A cruel puppy farming gang who pocketed £850k from selling sick and dying puppies from two properties in Essex have pleaded guilty to offences in connection with the fraudulent sale of puppies
An investigation into puppy selling in the Essex area was launched by the RSPCA and local authority after being contacted by members of the public who had bought puppies which soon became ill after their purchase.
The four members, Kelly Jean Bennett and Ricky Jay Bennett, both of Weymouth Drive, Chafford Hundred, Grays; plus Steven Gilmore Foster and Stacey Jane Hayward, both of Colliford Road, West Thurrock, all stood trial at Basildon Crown Court on Friday, May 13, all entered guilty pleas; two to fraud and two to acquiring criminal property.
Kelly Bennett also indicated guilty pleas to two offences under the Animal Welfare Act while Ricky Bennett indicated a guilty plea to one animal welfare offence reports the Mirror.
The charity’s Special Operations Unit (SOU) – a specialist taskforce that investigates serious, organised and commercial animal cruelty, such as the high value trade in puppies – started looking into a premises at Crays Hill in 2019.
In the case summary, Hazel Stevens – prosecuting on behalf of the animal welfare charity – said: “Members of the public had made complaints to the local authority and the RSPCA about puppies being purchased from said premises – which soon became ill after sale.

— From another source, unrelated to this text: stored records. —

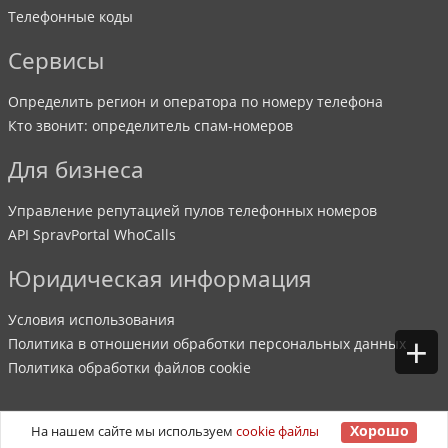
Телефонные коды
Сервисы
Определить регион и оператора по номеру телефона
Кто звонит: определитель спам-номеров
Для бизнеса
Управление репутацией пулов телефонных номеров
API SpravPortal WhoCalls
Юридическая информация
Условия использования
+
Политика в отношении обработки персональных данных
Политика обработки файлов cookie
Хорошо
На нашем сайте мы используем
cookie файлы
©
2007
-
2026
SpravPortal
. Все права защищены.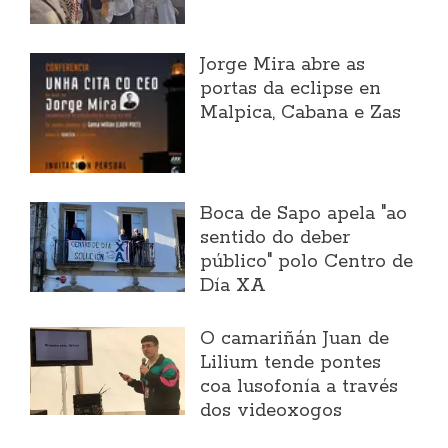
Jorge Mira abre as
portas da eclipse en
Malpica, Cabana e Zas
Boca de Sapo apela "ao
sentido do deber
público" polo Centro de
Día XA
O camariñán Juan de
Lilium tende pontes
coa lusofonía a través
dos videoxogos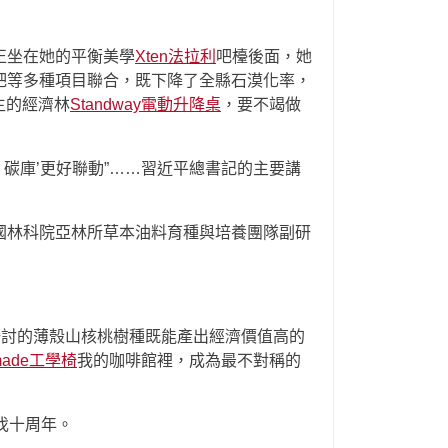
正坐在她的平衡美學
Xten法拉利
吧檯後面，她
杷等多種項目聯合，既下降了全縣石漠化率，
主的經濟林
Standway電動升降桌
，要不竭做
、碳庫’更好聯動”……習近平總書記的主要講
國林科院亞林所草本油料育種與培養團隊副研
研討的薄殼山核桃樹種既能產出經濟價值高的
tmade工學椅
我的咖啡館裡，成為最不對稱的
伐十周年。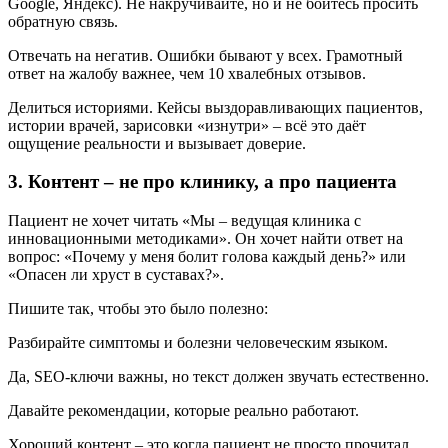
Google, Яндекс). Не накручивайте, но и не бойтесь просить
обратную связь.
Отвечать на негатив. Ошибки бывают у всех. Грамотный
ответ на жалобу важнее, чем 10 хвалебных отзывов.
Делиться историями. Кейсы выздоравливающих пациентов,
истории врачей, зарисовки «изнутри» – всё это даёт
ощущение реальности и вызывает доверие.
3. Контент – не про клинику, а про пациента
Пациент не хочет читать «Мы – ведущая клиника с
инновационными методиками». Он хочет найти ответ на
вопрос: «Почему у меня болит голова каждый день?» или
«Опасен ли хруст в суставах?».
Пишите так, чтобы это было полезно:
Разбирайте симптомы и болезни человеческим языком.
Да, SEO-ключи важны, но текст должен звучать естественно.
Давайте рекомендации, которые реально работают.
Хороший контент – это когда пациент не просто прочитал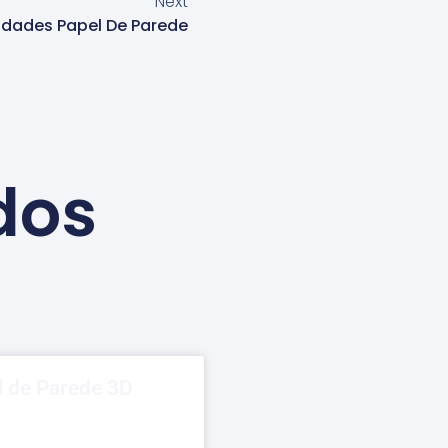
Next
idades Papel De Parede
dos
l de Parede 3D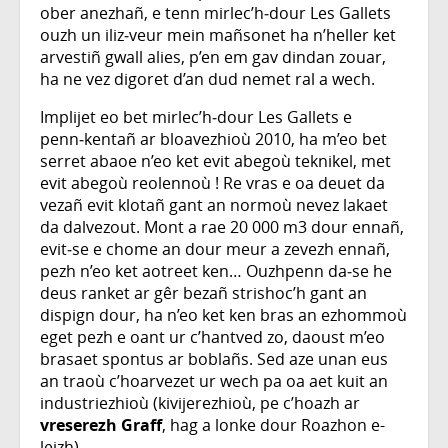
ober anezhañ, e tenn mirlec’h‑dour Les Gallets
ouzh un iliz‑veur mein mañsonet ha n’heller ket
arvestiñ gwall alies, p’en em gav dindan zouar,
ha ne vez digoret d’an dud nemet ral a wech.
Implijet eo bet mirlec’h‑dour Les Gallets e
penn‑kentañ ar bloavezhioù 2010, ha m’eo bet
serret abaoe n’eo ket evit abegoù teknikel, met
evit abegoù reolennoù ! Re vras e oa deuet da
vezañ evit klotañ gant an normoù nevez lakaet
da dalvezout. Mont a rae 20 000 m3 dour ennañ,
evit‑se e chome an dour meur a zevezh ennañ,
pezh n’eo ket aotreet ken… Ouzhpenn da‑se he
deus ranket ar gêr bezañ strishoc’h gant an
dispign dour, ha n’eo ket ken bras an ezhommoù
eget pezh e oant ur c’hantved zo, daoust m’eo
brasaet spontus ar boblañs. Sed aze unan eus
an traoù c’hoarvezet ur wech pa oa aet kuit an
industriezhioù (kivijerezhioù, pe c’hoazh ar
vreserezh Graff
, hag a lonke dour Roazhon e-
leizh).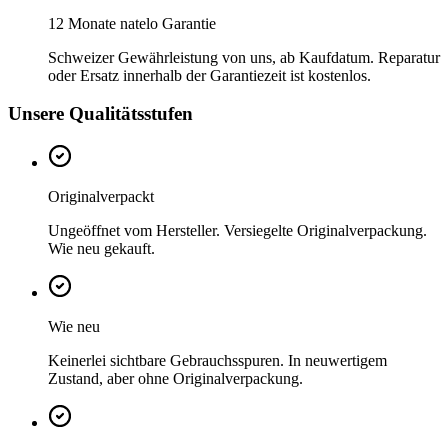
12 Monate natelo Garantie
Schweizer Gewährleistung von uns, ab Kaufdatum. Reparatur
oder Ersatz innerhalb der Garantiezeit ist kostenlos.
Unsere Qualitätsstufen
Originalverpackt
Ungeöffnet vom Hersteller. Versiegelte Originalverpackung.
Wie neu gekauft.
Wie neu
Keinerlei sichtbare Gebrauchsspuren. In neuwertigem
Zustand, aber ohne Originalverpackung.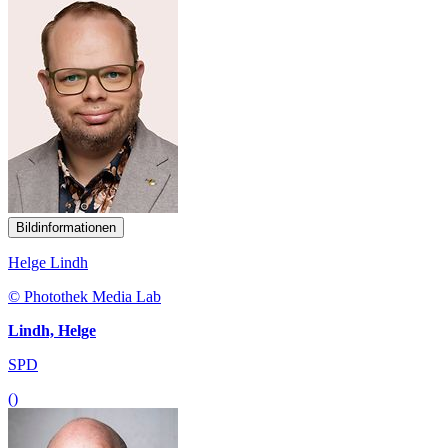
Bildinformationen
Helge Lindh
© Photothek Media Lab
Lindh, Helge
SPD
()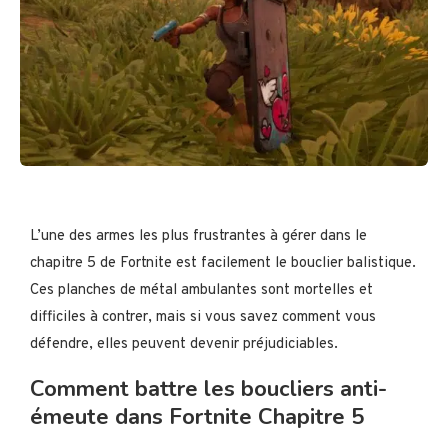
L’une des armes les plus frustrantes à gérer dans le
chapitre 5 de Fortnite est facilement le bouclier balistique.
Ces planches de métal ambulantes sont mortelles et
difficiles à contrer, mais si vous savez comment vous
défendre, elles peuvent devenir préjudiciables.
Comment battre les boucliers anti-
émeute dans Fortnite Chapitre 5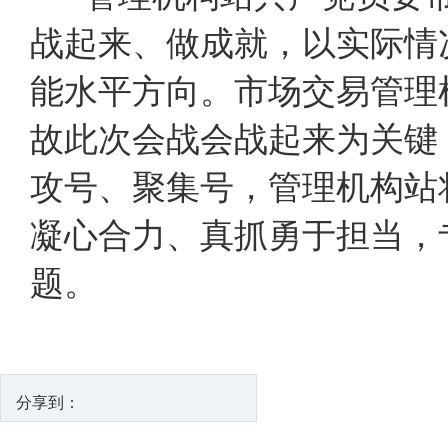
战起来、做成就，以实际情
能水平方向。市场交易管理
故此次会战会战起来为关键，
攻号、聚集号，管理机构站
凝心合力、真抓勇于担当，
题。
分享到：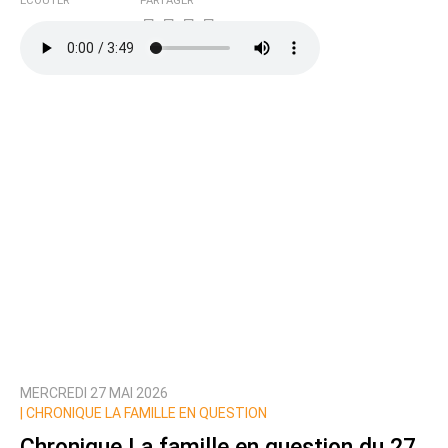
ÉCOUTER
PARTAGER
MERCREDI 27 MAI 2026
|
CHRONIQUE LA FAMILLE EN QUESTION
Chronique La famille en question du 27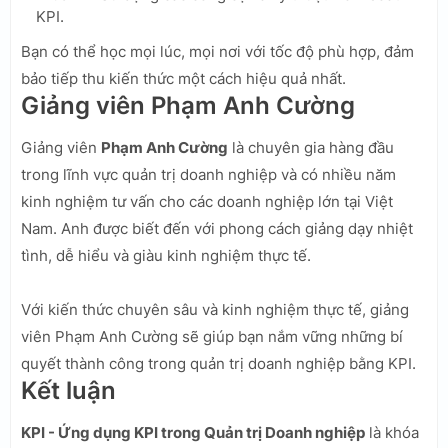
KPI.
Bạn có thể học mọi lúc, mọi nơi với tốc độ phù hợp, đảm
bảo tiếp thu kiến thức một cách hiệu quả nhất.
Giảng viên Phạm Anh Cường
Giảng viên
Phạm Anh Cường
là chuyên gia hàng đầu
trong lĩnh vực quản trị doanh nghiệp và có nhiều năm
kinh nghiệm tư vấn cho các doanh nghiệp lớn tại Việt
Nam. Anh được biết đến với phong cách giảng dạy nhiệt
tình, dễ hiểu và giàu kinh nghiệm thực tế.
Với kiến thức chuyên sâu và kinh nghiệm thực tế, giảng
viên Phạm Anh Cường sẽ giúp bạn nắm vững những bí
quyết thành công trong quản trị doanh nghiệp bằng KPI.
Kết luận
KPI - Ứng dụng KPI trong Quản trị Doanh nghiệp
là khóa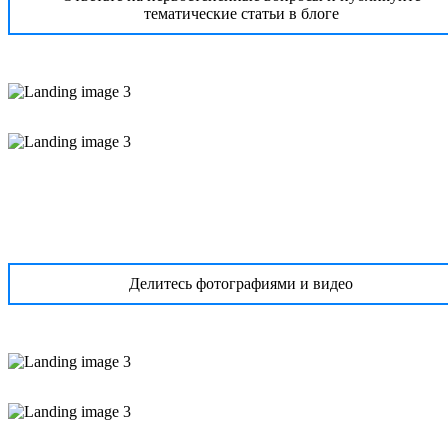
тематические статьи в блоге
Делитесь фотографиями и видео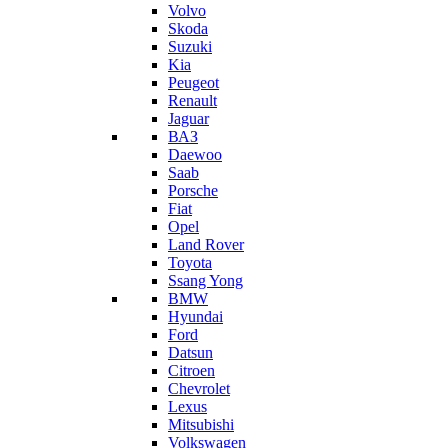
Volvo
Skoda
Suzuki
Kia
Peugeot
Renault
Jaguar
ВАЗ
Daewoo
Saab
Porsche
Fiat
Opel
Land Rover
Toyota
Ssang Yong
BMW
Hyundai
Ford
Datsun
Citroen
Chevrolet
Lexus
Mitsubishi
Volkswagen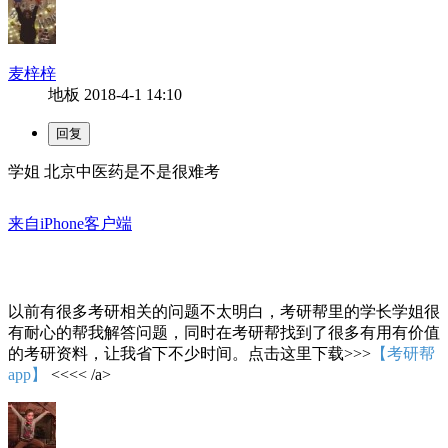
麦梓梓
地板
2018-4-1 14:10
学姐 北京中医药是不是很难考
来自iPhone客户端
以前有很多考研相关的问题不太明白，考研帮里的学长学姐很
有耐心的帮我解答问题，同时在考研帮找到了很多有用有价值
的考研资料，让我省下不少时间。点击这里下载>>>
【考研帮
app】
<<<< /a>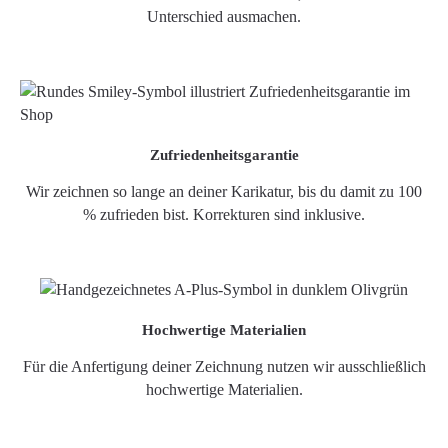
Unterschied ausmachen.
Zufriedenheitsgarantie
Wir zeichnen so lange an deiner Karikatur, bis du damit zu 100
% zufrieden bist. Korrekturen sind inklusive.
Hochwertige Materialien
Für die Anfertigung deiner Zeichnung nutzen wir ausschließlich
hochwertige Materialien.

“Twelve witness statements were taken in relation to puppies with health problems which were sold from the Billericay address between June and September 2019, and one in March 2019.”
The court was told that Basildon Council had licensed Stacey Hayward to sell puppies but the licence was revoked in July 2018 due to complaints about sick puppies.
Her breeding licence ran out in December 2018.
Hayward and her partner, Steven Foster, moved to a new home and, in October 2019, complaints began coming into the RSPCA related to an address in Weymouth Drive, occupied by Kelly and Ricky Bennett. An RSPCA officer visited in August 2019 and gave advice about licensing but no licence was ever issued for this address, the court was told.
Weymouth Drive was linked to an address in Colliford Road via a witness and this was confirmed as the new residence of Hayward and Foster.
Both sellers were advertising puppies who were described as being ‘bred at home’ but it appears a number of puppies were sourced from Wales, with Welsh vaccination cards containing details cut out or erased.
Prosecutor Hazel added: “In addition, adverts were placed on the selling sites with various names and numbers. Visitors to the Hayward address were still shown her licence documents despite its revocation.
“Search warrants were executed at both properties and puppies were found to be present at both with some adult dogs. Dead puppies were also found at both properties in the freezer (two at Weymouth and one at Colliford).
“Seizure of paperwork and phones further demonstrates the links between the two addresses and there is evidence of Hayward delivering to Bennett’s address.”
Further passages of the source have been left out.